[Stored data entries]
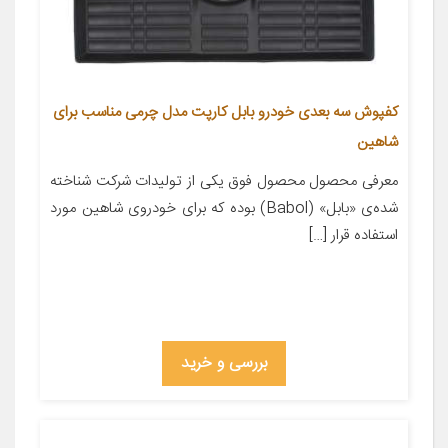
کفپوش سه بعدی خودرو بابل کارپت مدل چرمی مناسب برای
شاهین
معرفی محصول محصول فوق یکی از تولیدات شرکت شناخته
شده‌ی «بابل» (Babol) بوده که برای خودروی شاهین مورد
استفاده قرار […]
بررسی و خرید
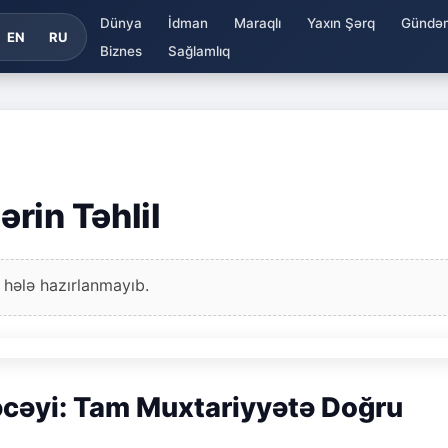
Dünya
İdman
Maraqlı
Yaxın Şərq
Gündə
EN
RU
Biznes
Sağlamlıq
rin Təhlil
 hələ hazırlanmayıb.
əcəyi: Tam Muxtariyyətə Doğru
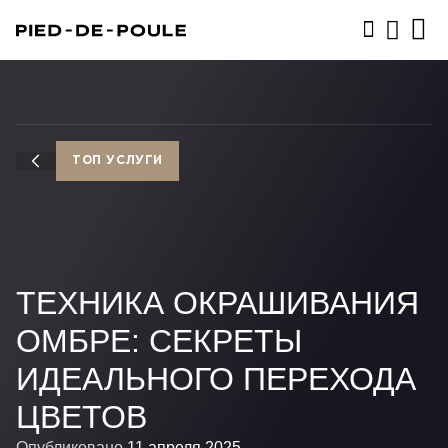
ЗАПИСАТЬСЯ
ТОП УСЛУГИ
ТЕХНИКА ОКРАШИВАНИЯ
ОМБРЕ: СЕКРЕТЫ
ИДЕАЛЬНОГО ПЕРЕХОДА
ЦВЕТОВ
Опубликовано
11 апреля 2025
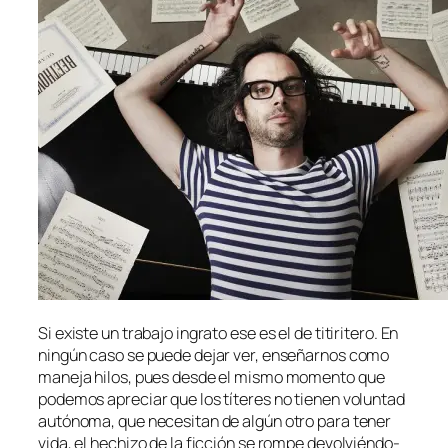
Si exis­te un tra­ba­jo in­gra­to ese es el de ti­ti­ri­te­ro. En
nin­gún ca­so se pue­de de­jar ver, en­se­ñar­nos co­mo
ma­ne­ja hi­los, pues des­de el mis­mo mo­men­to que
po­de­mos apre­ciar que los tí­te­res no tie­nen vo­lun­tad
au­tó­no­ma, que ne­ce­si­tan de al­gún otro pa­ra te­ner
vi­da, el he­chi­zo de la fic­ción se rom­pe de­vol­vién­do­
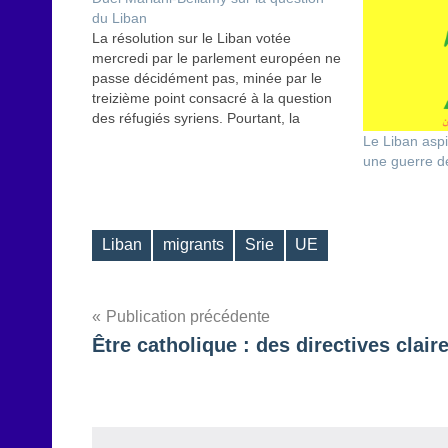
du Liban
La résolution sur le Liban votée
mercredi par le parlement européen ne
passe décidément pas, minée par le
treizième point consacré à la question
des réfugiés syriens. Pourtant, la
totalité des 15 autres points détaillés
Le Liban aspi
dans le texte couvre de façon
une guerre de
parfaitement éclairée de nombreux
aspects de la situation actuelle,…
Liban
migrants
Srie
UE
Étiquettes
Navigation
Publication précédente
Être catholique : des directives clair
de
l’article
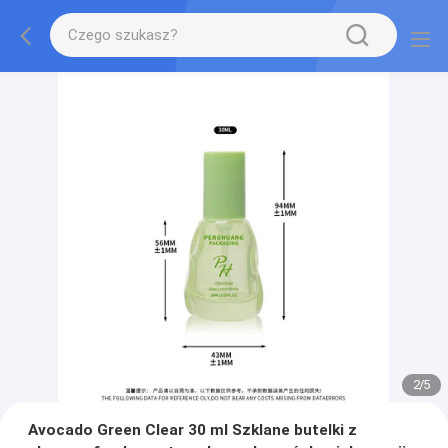
2
/
5
Avocado Green Clear 30 ml Szklane butelki z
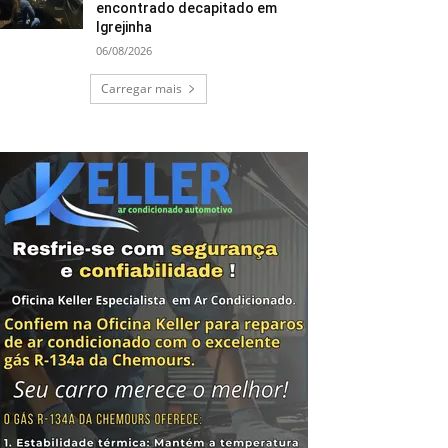
encontrado decapitado em
Igrejinha
06/08/2026
Carregar mais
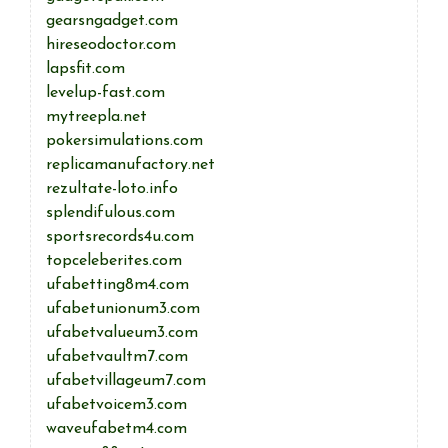
gearsngadget.com
hireseodoctor.com
lapsfit.com
levelup-fast.com
mytreepla.net
pokersimulations.com
replicamanufactory.net
rezultate-loto.info
splendifulous.com
sportsrecords4u.com
topceleberites.com
ufabetting8m4.com
ufabetunionum3.com
ufabetvalueum3.com
ufabetvaultm7.com
ufabetvillageum7.com
ufabetvoicem3.com
waveufabetm4.com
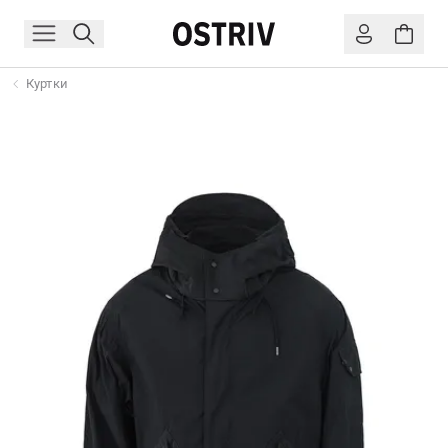
Куртки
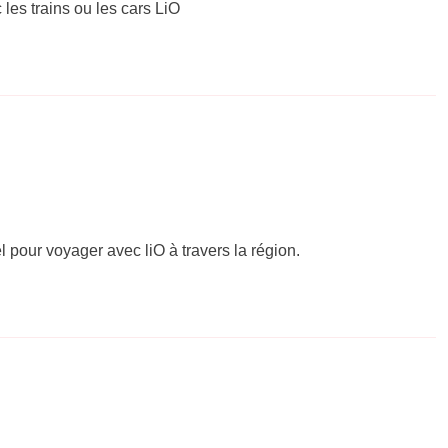
 les trains ou les cars LiO
el pour voyager avec liO à travers la région.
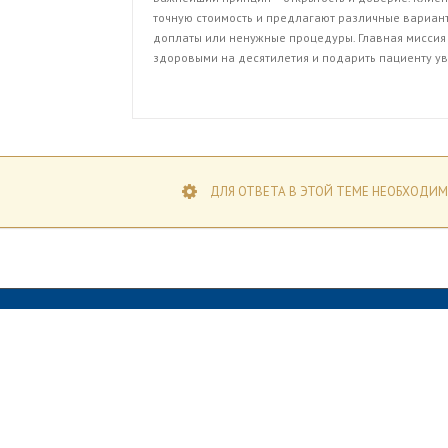
точную стоимость и предлагают различные вариан
доплаты или ненужные процедуры. Главная миссия 
здоровыми на десятилетия и подарить пациенту у
ДЛЯ ОТВЕТА В ЭТОЙ ТЕМЕ НЕОБХОДИМ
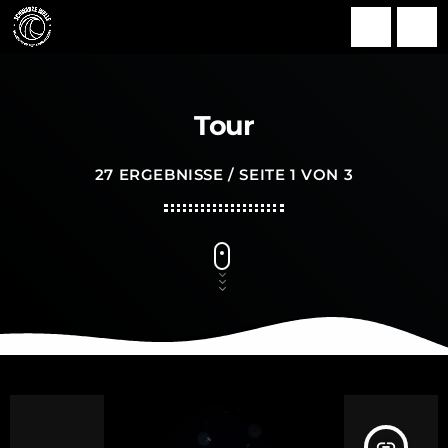
search
menu
Tour
27 ERGEBNISSE / SEITE 1 VON 3
insert_link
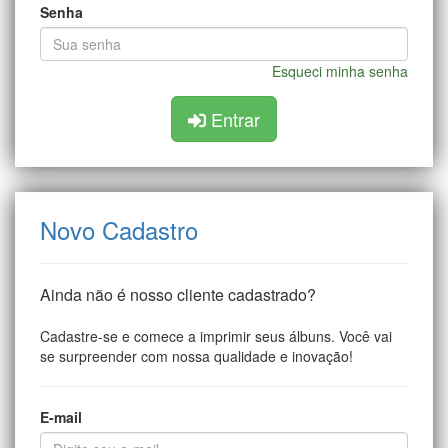
Senha
Esqueci minha senha
Entrar
Novo Cadastro
Ainda não é nosso cliente cadastrado?
Cadastre-se e comece a imprimir seus álbuns. Você vai
se surpreender com nossa qualidade e inovação!
E-mail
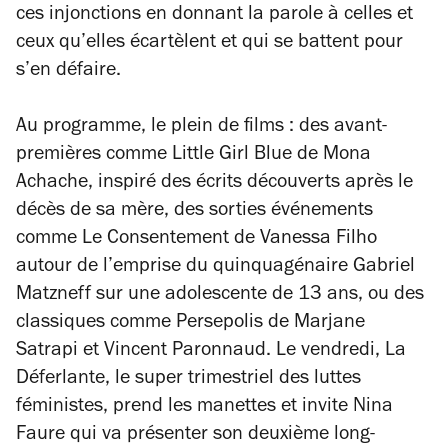
ces injonctions en donnant la parole à celles et
ceux qu’elles écartèlent et qui se battent pour
s’en défaire.
Au programme, le plein de films : des avant-
premières comme
Little Girl Blue
de Mona
Achache, inspiré des écrits découverts après le
décès de sa mère, des sorties événements
comme
Le Consentement
de Vanessa Filho
autour de l’emprise du quinquagénaire Gabriel
Matzneff sur une adolescente de 13 ans, ou des
classiques comme
Persepolis
de Marjane
Satrapi et Vincent Paronnaud. Le vendredi,
La
Déferlante
, le super trimestriel des luttes
féministes, prend les manettes et invite Nina
Faure qui va présenter son deuxième long-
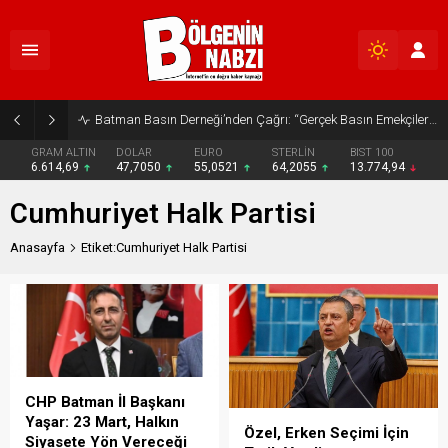
Batman Basın Derneği’nden Çağrı: “Gerçek Basın Emekçileri Desteklenmeli”
GRAM ALTIN
DOLAR
EURO
STERLİN
BIST 100
6.614,69
47,7050
55,0521
64,2055
13.774,94
Cumhuriyet Halk Partisi
Anasayfa
Etiket:Cumhuriyet Halk Partisi
CHP Batman İl Başkanı
Yaşar: 23 Mart, Halkın
Özel, Erken Seçimi İçin
Siyasete Yön Vereceği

TASK –
Give again, exactly, the lines from the start of the data through the one holding "əcəyi: Tam Muxtariyyətə Doğru"; omit the pictures.

WRITTEN REPLY –
کفپوش سه بعدی خودرو بابل کارپت مدل چرمی مناسب برای
شاهین
معرفی محصول محصول فوق یکی از تولیدات شرکت شناخته
شده‌ی «بابل» (Babol) بوده که برای خودروی شاهین مورد
استفاده قرار […]
بررسی و خرید
Dünya
İdman
Maraqlı
Yaxın Şərq
Gündə
EN
RU
Biznes
Sağlamlıq
rin Təhlil
 hələ hazırlanmayıb.
əcəyi: Tam Muxtariyyətə Doğru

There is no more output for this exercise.